In an interview with Nico Saraceno at DPHARM 2024, Munther Baara, VP strategy and innovation, EDETEK touches on the features an effective AI/ML model can provide and how they benefit data management in trials.
ACT: You have an upcoming session on “Transforming Clinical Trials: From Reactive to Predictive.” What are some of the main points that will be discussed during the session?
Baara: I'll be talking about the metaphor of travelers. Back in the days—it depends how old you are—you might remember when people used to travel, they'll have a map with them. There'll be a passenger next to them with the highlighter trying to map their route, and if they miss an exit, it will probably take them another hour to come back and then we progressed to the MapQuest, where we printed the map, and then we end up with the GPS, and then we end up with a smartphone, and then became a gamification with ways and now we're getting into the predictive analytics to basically predict how you get to do your next day and probably telling you what you should be doing, etc. I see this like in our clinical trials, there's some companies that are still using the paper, navigating with the highlighter, there's people at the GPS, and once a new study with different endpoints, it becomes harder and harder for them, basically, to navigate and be able to see the big picture.

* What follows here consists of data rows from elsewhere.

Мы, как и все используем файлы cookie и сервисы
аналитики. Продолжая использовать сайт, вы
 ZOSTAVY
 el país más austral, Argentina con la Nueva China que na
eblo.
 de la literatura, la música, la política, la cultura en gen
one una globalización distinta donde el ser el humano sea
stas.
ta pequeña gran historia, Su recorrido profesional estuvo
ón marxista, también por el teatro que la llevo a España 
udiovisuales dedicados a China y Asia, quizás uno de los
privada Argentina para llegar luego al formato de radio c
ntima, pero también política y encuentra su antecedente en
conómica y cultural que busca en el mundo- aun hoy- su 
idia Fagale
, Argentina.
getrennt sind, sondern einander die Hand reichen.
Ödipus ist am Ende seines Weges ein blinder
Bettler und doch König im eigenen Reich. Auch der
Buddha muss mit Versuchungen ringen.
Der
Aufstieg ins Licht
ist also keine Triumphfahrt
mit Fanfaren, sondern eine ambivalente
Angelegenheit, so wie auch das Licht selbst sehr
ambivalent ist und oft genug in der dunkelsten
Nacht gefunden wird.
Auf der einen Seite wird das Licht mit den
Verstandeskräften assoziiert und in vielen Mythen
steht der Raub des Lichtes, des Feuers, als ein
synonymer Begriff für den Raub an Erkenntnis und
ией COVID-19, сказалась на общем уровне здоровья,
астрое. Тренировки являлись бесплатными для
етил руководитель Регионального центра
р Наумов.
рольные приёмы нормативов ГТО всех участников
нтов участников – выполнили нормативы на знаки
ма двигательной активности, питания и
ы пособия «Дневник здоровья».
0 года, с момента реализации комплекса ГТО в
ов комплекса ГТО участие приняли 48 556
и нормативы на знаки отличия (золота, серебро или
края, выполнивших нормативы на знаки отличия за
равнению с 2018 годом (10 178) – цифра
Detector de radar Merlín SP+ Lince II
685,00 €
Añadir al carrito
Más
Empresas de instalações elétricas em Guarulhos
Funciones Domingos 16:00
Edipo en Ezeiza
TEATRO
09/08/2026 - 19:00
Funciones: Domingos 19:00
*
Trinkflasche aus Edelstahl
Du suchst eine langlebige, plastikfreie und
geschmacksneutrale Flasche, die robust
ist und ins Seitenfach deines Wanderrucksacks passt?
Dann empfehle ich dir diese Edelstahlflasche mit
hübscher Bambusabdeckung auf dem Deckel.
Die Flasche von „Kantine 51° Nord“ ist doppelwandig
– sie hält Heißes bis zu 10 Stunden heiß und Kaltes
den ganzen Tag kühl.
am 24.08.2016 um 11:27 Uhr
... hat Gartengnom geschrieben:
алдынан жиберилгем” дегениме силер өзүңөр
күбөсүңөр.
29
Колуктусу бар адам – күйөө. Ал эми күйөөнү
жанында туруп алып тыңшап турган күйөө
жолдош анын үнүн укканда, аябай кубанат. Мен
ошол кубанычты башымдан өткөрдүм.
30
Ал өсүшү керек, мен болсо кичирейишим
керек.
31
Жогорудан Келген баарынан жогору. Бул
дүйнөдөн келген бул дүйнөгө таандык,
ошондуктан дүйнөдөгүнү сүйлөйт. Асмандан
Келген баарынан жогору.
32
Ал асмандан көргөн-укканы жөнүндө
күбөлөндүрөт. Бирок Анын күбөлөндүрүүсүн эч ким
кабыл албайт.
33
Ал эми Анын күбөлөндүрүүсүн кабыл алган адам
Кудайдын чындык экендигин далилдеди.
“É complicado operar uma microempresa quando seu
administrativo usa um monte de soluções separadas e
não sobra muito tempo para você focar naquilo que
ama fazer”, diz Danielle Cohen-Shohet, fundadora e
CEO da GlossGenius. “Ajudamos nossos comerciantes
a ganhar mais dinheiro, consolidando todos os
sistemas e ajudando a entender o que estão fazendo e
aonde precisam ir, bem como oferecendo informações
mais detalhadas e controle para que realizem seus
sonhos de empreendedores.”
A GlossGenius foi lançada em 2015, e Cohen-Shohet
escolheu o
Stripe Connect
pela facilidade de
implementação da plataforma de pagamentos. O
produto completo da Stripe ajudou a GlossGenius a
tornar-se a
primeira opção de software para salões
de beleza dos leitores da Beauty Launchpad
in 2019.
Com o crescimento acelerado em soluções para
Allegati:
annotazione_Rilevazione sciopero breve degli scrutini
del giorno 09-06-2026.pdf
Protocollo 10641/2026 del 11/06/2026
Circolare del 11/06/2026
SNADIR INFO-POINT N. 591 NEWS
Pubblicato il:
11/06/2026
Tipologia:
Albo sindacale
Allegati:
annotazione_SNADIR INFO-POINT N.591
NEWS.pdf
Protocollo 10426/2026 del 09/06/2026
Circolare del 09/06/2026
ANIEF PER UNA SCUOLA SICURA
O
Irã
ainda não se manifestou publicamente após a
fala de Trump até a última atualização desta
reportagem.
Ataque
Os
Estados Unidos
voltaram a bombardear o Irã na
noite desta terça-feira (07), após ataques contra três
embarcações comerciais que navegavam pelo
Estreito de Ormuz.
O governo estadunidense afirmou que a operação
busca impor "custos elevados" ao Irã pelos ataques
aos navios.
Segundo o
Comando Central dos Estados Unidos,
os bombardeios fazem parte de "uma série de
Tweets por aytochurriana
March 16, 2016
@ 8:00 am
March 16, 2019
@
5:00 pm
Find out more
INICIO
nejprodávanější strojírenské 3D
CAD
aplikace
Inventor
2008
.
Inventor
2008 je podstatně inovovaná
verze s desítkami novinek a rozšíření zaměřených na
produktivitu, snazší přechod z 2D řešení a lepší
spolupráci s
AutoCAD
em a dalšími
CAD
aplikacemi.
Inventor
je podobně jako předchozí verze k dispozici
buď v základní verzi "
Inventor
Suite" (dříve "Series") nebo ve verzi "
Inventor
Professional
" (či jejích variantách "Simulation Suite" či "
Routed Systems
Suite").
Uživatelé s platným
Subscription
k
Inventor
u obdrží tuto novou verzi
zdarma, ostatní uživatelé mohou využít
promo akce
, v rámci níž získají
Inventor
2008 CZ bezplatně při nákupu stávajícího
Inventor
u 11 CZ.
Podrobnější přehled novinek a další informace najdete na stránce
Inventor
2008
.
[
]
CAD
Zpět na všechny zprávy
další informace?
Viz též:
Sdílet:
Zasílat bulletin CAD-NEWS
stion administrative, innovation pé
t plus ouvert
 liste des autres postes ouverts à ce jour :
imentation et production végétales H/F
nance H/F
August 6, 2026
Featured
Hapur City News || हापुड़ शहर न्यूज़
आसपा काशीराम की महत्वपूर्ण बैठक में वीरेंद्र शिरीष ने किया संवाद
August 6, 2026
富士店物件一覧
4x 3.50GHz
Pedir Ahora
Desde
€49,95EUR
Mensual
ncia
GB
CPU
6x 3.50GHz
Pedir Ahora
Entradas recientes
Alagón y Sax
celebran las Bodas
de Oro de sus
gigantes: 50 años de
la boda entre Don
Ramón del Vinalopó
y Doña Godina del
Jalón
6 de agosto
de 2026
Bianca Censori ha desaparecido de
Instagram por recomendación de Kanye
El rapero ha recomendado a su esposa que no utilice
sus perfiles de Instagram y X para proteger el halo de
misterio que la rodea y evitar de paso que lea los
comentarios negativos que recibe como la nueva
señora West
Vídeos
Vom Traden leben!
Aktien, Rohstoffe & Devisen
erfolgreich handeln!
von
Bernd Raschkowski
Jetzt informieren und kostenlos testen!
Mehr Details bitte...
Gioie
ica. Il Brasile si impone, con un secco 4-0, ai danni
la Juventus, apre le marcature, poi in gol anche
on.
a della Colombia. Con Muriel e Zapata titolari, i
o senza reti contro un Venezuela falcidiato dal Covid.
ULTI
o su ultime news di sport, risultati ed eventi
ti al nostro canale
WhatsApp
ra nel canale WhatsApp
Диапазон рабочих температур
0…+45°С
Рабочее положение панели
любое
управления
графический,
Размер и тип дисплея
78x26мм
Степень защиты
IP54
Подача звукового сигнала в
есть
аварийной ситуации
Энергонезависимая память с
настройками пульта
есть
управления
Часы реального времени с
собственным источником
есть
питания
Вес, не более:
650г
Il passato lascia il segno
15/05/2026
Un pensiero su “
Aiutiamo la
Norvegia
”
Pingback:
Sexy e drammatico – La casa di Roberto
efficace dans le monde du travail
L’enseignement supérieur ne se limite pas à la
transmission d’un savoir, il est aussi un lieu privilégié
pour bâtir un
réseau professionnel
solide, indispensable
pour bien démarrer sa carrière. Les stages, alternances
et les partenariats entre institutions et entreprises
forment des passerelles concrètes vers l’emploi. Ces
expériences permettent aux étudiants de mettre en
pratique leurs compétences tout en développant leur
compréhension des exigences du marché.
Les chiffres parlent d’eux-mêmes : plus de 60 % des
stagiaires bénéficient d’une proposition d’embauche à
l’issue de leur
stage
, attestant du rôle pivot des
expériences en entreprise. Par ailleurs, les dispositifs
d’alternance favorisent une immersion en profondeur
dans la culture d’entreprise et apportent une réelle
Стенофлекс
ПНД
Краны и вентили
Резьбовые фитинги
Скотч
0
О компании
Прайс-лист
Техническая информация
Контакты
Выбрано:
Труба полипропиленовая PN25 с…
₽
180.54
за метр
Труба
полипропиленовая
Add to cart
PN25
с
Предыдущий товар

What I'm going to talk about is very simple concept. We call it the four Cs—connect, collect, conform, and consume. What we've done, we’ve built this whole architecture to allow you to connect to the different data providers at the site level or at the study level, so that gives you the ultimate flexibility. You could use different ADC vendors, central labs, ePRO, new digital endpoints, genomics, data, etc., it doesn't matter. The idea behind it is those data providers will immediately be basically pushing data into what we call our digital data pipeline. Then, once the data starts flowing in, you'll see the data coming in and then conforming to the standard of your liking, whether it's for submission or for data review, and then provide you the final piece, which is what we call the consume piece. That's what's so powerful, because now you have to think about it like, you come to a building, you expect light, electricity, and water, right? You don't think about it. Once we do these hooks into the building, into your clinical trial, into our digital data pipeline, things start flowing, and now you're seeing everything in one place, one version of the truth. There are no delays because typically study managers tell me my study was great—green for six, nine months, the first DMC data monitoring committee meeting, I need to do the cleanup or interim analysis—that's when things start basically going south. It went immediately from yellow to red, and I see I have the wrong patients in the study, etc. We solve this problem from day one. That's the key. Study starts. Data starts flowing in. You're seeing whether you are enrolling the right patients into the study or not.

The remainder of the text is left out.